Un moment après je montai chez elle. Elle me dit qu'elle était chagrine, et sa mauvaise humeur aurait fait les belles heures des autres femmes, tant elle avait de douceur naturelle, et tant elle était incapable d'aigreur et de colère.

Comme elle me parlait, on vint lui dire que la messe était prête. Elle l'alla entendre, et, en rentrant dans sa chambre, elle s'appuya sur moi, dit avec cet air de bonté qui lui était si particulier qu'elle ne serait pas de si méchante humeur si elle pouvait causer avec moi, mais qu'elle était si lasse de toutes les personnes qui l'environnaient qu'elle ne les pouvait plus supporter.

Elle alla ensuite voir peindre Mademoiselle, dont un excellent peintre anglais faisait le portrait, et elle se mit à parler à Mme d'Espernon et à moi de son voyage en Angleterre et du roi, son frère.

Cette conversation, qui lui plaisait, lui redonna de la joie; on servit le dîner, elle mangea comme à son ordinaire; le même peintre anglais peignait Monsieur; on parlait de toutes sortes de choses, et cependant elle s'endormit. Pendant son sommeil elle changea si considérablement qu'après l'avoir longtemps regardée, j'en fus surprise, et je pensai qu'il fallait que son esprit contribuât fort à parer son visage, puisqu'il la rendait si agréable lorsqu'elle était éveillée, et qu'elle l'était si peu quand elle était endormie. J'avais tort néanmoins de faire cette réflexion, car je l'avais vue dormir plusieurs fois, et je ne l'avais vue moins aimable.

Après qu'elle fut éveillée, elle se leva du lieu où elle était, mais avec un si mauvais visage que Monsieur en fut surpris et me le fit remarquer.

Elle s'en alla ensuite dans le salon, où elle se promena quelque temps avec Boisfranc, trésorier de Monsieur, et, en lui parlant, elle se plaignit plusieurs fois de son mal de côté.
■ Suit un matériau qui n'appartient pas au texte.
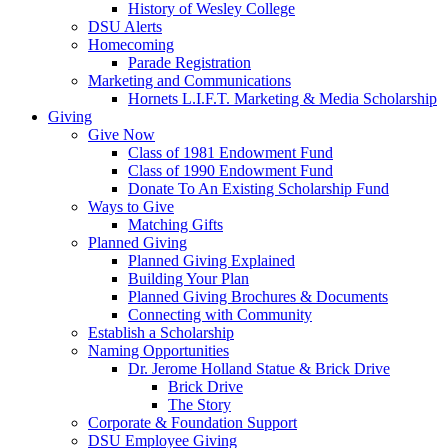
History of Wesley College
DSU Alerts
Homecoming
Parade Registration
Marketing and Communications
Hornets L.I.F.T. Marketing & Media Scholarship
Giving
Give Now
Class of 1981 Endowment Fund
Class of 1990 Endowment Fund
Donate To An Existing Scholarship Fund
Ways to Give
Matching Gifts
Planned Giving
Planned Giving Explained
Building Your Plan
Planned Giving Brochures & Documents
Connecting with Community
Establish a Scholarship
Naming Opportunities
Dr. Jerome Holland Statue & Brick Drive
Brick Drive
The Story
Corporate & Foundation Support
DSU Employee Giving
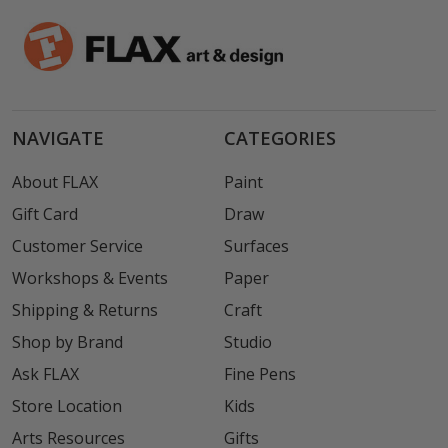
NAVIGATE
CATEGORIES
About FLAX
Paint
Gift Card
Draw
Customer Service
Surfaces
Workshops & Events
Paper
Shipping & Returns
Craft
Shop by Brand
Studio
Ask FLAX
Fine Pens
Store Location
Kids
Arts Resources
Gifts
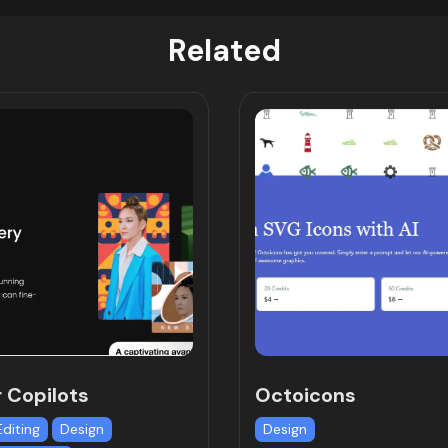
Related
r Copilots
Octoicons
Editing
Design
Design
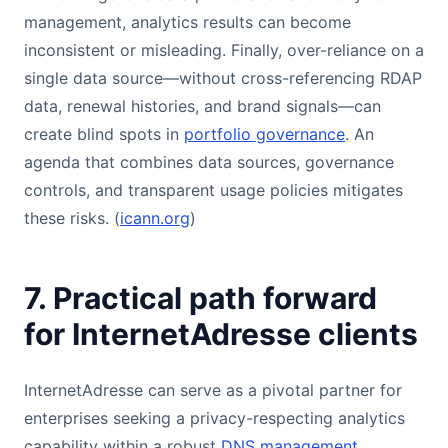
management, analytics results can become
inconsistent or misleading. Finally, over-reliance on a
single data source—without cross-referencing RDAP
data, renewal histories, and brand signals—can
create blind spots in
portfolio governance
. An
agenda that combines data sources, governance
controls, and transparent usage policies mitigates
these risks. (
icann.org
)
7. Practical path forward
for InternetAdresse clients
InternetAdresse can serve as a pivotal partner for
enterprises seeking a privacy-respecting analytics
capability within a robust
DNS management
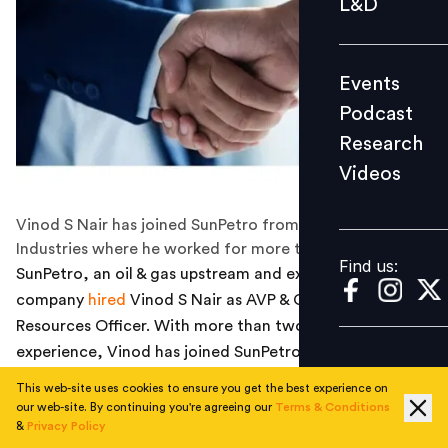
L&D
Podcast
Research
Events
Videos
Podcast
Research
Videos
Find us:
Vinod S Nair has joined SunPetro from Reliance
Industries where he worked for more than 12 years.
Find us:
SunPetro, an oil & gas upstream and exploration
company
hired
Vinod S Nair as AVP & Chief Human
Resources Officer. With more than two decades of
experience, Vinod has joined SunPetro from Reliance,
where he worked as senior general manager of HR in his
This web-site uses cookies to ensure you get the best experience on
last role.
our web-site. By continuing you're agreeing our
Terms & Conditions
&
Privacy Policy
A strategic HR leader specialising in talent acquisition,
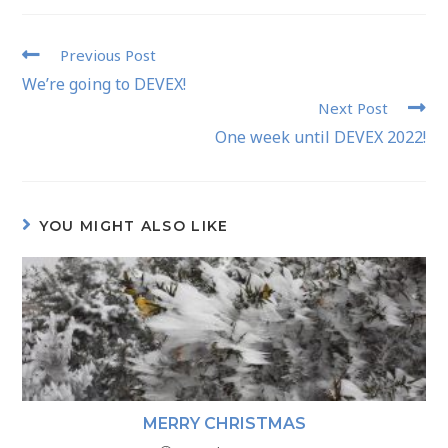
Previous Post
We’re going to DEVEX!
Next Post
One week until DEVEX 2022!
YOU MIGHT ALSO LIKE
MERRY CHRISTMAS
Monsieur descendit pour aller à Paris, où il avait résolu de se rendre. Il trouva Mme de Mekelbourg sur le degré et remonta avec elle. Madame quitta Boisfranc et vint à Mme de Mekelbourg; comme elle parlait à elle, Mme de Gamaches lui apporta, aussi bien qu'à moi, un verre d'eau de chicorée, qu'elle avait demandé il y a déjà quelque temps. Mme de Gourdon, sa dame d'atour, le lui présenta. Elle but; et, en remettant d'une main la tasse sur la soucoupe, de l'autre elle se prit le côté et dit avec un ton qui marquait beaucoup de douleur : « Ah! quel point de côté; ah! quel mal! je n'en puis plus. »

Elle rougit en prononçant ces paroles, et, dans le moment d'après, elle pâlit d'une pâleur livide, qui nous surprit tous; elle continua de crier, et dit qu'on l'emportât, comme ne pouvant plus se soutenir.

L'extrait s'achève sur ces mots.